New guy catches on to our antics quickly. We're all talking over each other, making crude jokes and generally being indecisive. I can't tell if BroBro is talking or not, so I tell the other clowns to shut the hell up and ask him if he wants to do Crota. Nothing from BroBro, but it's clear he can hear us. He shoots me a message, "I'm up for it but new no mic, network issues :(". Tell him no biggie, we'll just explain as we go.

Descend into the Hellmouth, as we've done a dozen times before. I'm kind of trying to explain our plan, but our clan is mostly jackasses and casuals so our usual plan for the Abyss is: run like your ass is on fire, kill everything, don't get lost. BroBro gets a little lost. Well, BroBro gets REALLY fucking lost. I can see him down on the first floor and I'm giving terrible directions like, "Follow the red lamps. No not that red lamp, the other red lamp," and, "You kind of want to be going uphill? Towards us? I have no idea." We end up wiping unintentionally.

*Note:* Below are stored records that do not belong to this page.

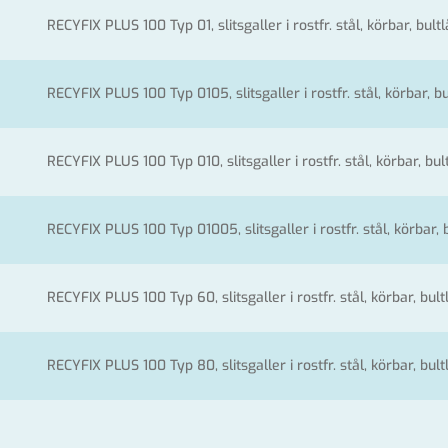
RECYFIX PLUS 100 Typ 01, slitsgaller i rostfr. stål, körbar, bultl
RECYFIX PLUS 100 Typ 0105, slitsgaller i rostfr. stål, körbar, bu
RECYFIX PLUS 100 Typ 010, slitsgaller i rostfr. stål, körbar, bul
RECYFIX PLUS 100 Typ 01005, slitsgaller i rostfr. stål, körbar, 
RECYFIX PLUS 100 Typ 60, slitsgaller i rostfr. stål, körbar, bult
RECYFIX PLUS 100 Typ 80, slitsgaller i rostfr. stål, körbar, bult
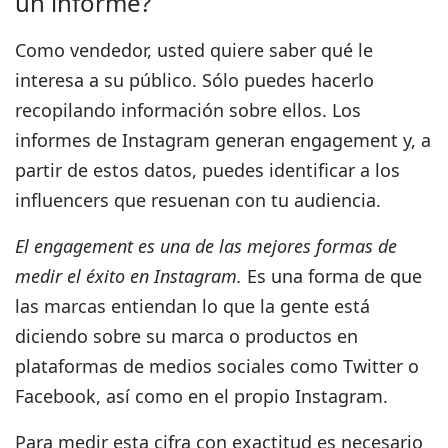
un informe?
Como vendedor, usted quiere saber qué le
interesa a su público. Sólo puedes hacerlo
recopilando información sobre ellos. Los
informes de Instagram generan engagement y, a
partir de estos datos, puedes identificar a los
influencers que resuenan con tu audiencia.
El engagement es una de las mejores formas de
medir el éxito en Instagram.
Es una forma de que
las marcas entiendan lo que la gente está
diciendo sobre su marca o productos en
plataformas de medios sociales como Twitter o
Facebook, así como en el propio Instagram.
Para medir esta cifra con exactitud es necesario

Second go we all stick together, people are wrecking shit. My Fatebringer is dropping thralls like they're hot. I guess technically they are pretty hot if their heads are exploding. Everyone manages to get up to the bridge. Shit gets hectic, everybody goes down at one point. Meh, whatever, wipe. But wait, BroBro is fireborn. He revives another guy, but goes down immediately. Other guy takes off like a bat out of hell for the light. We're all screaming and cheering. He hops over the knight and the ogre, makes it. Drops. Boom.

Cheese the SwordBear bridge. I push my cousin off the column while he's ADS because I'm an immature asshole. I give a half-ass explanation of the gauntlet. ONE guy gets through the door. Like, motherfuckin' Indian Jones gets through the door. We move on.

Ir Yut ain't got nothing on this ragtag group o' Guardians. We wipe on the first try because, once again, I fail to communicate major details such as the fact that we will be jumping into those elevated rooms, and not standing below them. We nail it on the second try. BroBro once again with some clutch revives and pulling his weight. Me, not so much. I keep going down like Debbie in Dallas.

Get to Crota. Emphasize that, while we don't normally glitch Crota (ok, we do sometimes. (ok, like half the time)) we probably need to since we have two 29's, one Icebreaker (mine) for boomers and one person who has ever done the sword before (me). Put that bitch on his knees, but BroBro gets rocked by some boomers I failed to catch. We try again, get it on the second try.

The entire time, BroBro is sending me hilarious messages that I'm communicating to the group, including super useful stuff like that the Murmur has Lightweight, which I didn't even know. He picks up gauntlets and Song of Ir Yut. He's already rocking the emblem when we get back to the Tower. I can tell he kind of wants to stay up, and I kind of do too, but we're both grown-ass men with jobs so we say goodnight and log off, but not before BroBro adds up half the Bill Pullman Fan Club and we promise to do it legit next time.

There's no moral of the story here. It's just a typical raid run with some experienced and inexperienced dudes. But it was fun as shit. I always have fun playing this game, and I always have fun reading about this game. Keep on keepin' on Guardians, and never be afraid to hop in a random game with some random cheesedicks like me.

TL;DR I had a brisket sandwich for lunch. It was pretty delicious.